**EXERCISE DIRECTIONS:**
Find the lines holding the string "publications" in the data, then copy all of them.

──────── EXERCISE INPUT ────────

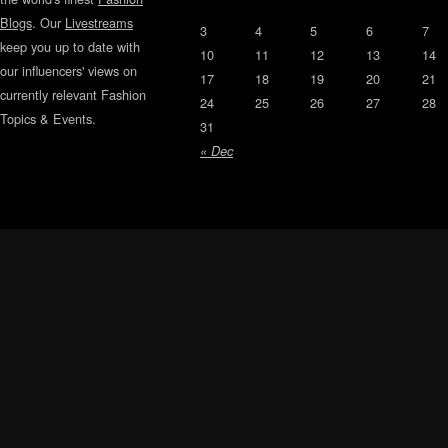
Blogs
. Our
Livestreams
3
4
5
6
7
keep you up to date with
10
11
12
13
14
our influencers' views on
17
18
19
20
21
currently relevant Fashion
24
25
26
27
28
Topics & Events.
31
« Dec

────────
──────── EXERCISE INPUT ────────

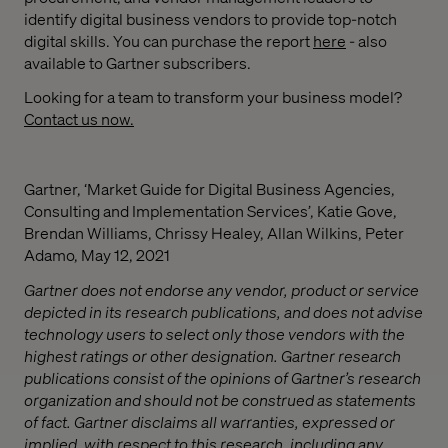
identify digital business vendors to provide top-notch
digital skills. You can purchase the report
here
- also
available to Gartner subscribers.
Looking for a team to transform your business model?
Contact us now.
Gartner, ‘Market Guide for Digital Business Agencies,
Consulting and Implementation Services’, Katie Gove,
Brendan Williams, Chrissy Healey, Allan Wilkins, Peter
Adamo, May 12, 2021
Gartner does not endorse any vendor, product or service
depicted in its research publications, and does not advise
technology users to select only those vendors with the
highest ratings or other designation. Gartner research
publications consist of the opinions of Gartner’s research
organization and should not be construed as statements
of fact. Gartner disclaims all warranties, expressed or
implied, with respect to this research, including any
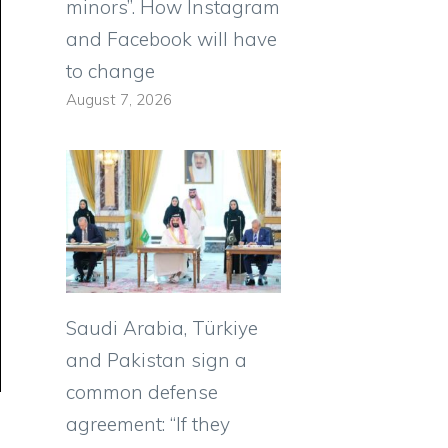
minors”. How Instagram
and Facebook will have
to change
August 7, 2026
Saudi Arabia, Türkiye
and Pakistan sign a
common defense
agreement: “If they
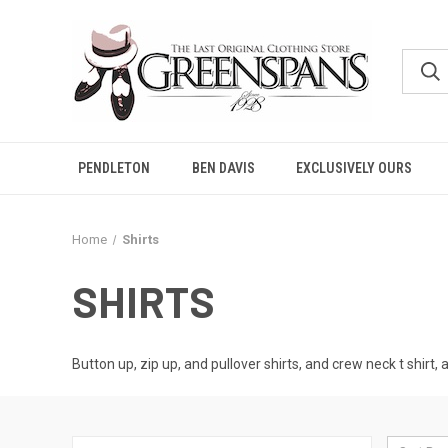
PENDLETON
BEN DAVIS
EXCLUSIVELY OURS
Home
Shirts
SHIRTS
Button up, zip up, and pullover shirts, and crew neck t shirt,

────────

**SOLUTION TO THE PROBLEM:**
depicted in its research publications, and does not advise
publications consist of the opinions of Gartner’s research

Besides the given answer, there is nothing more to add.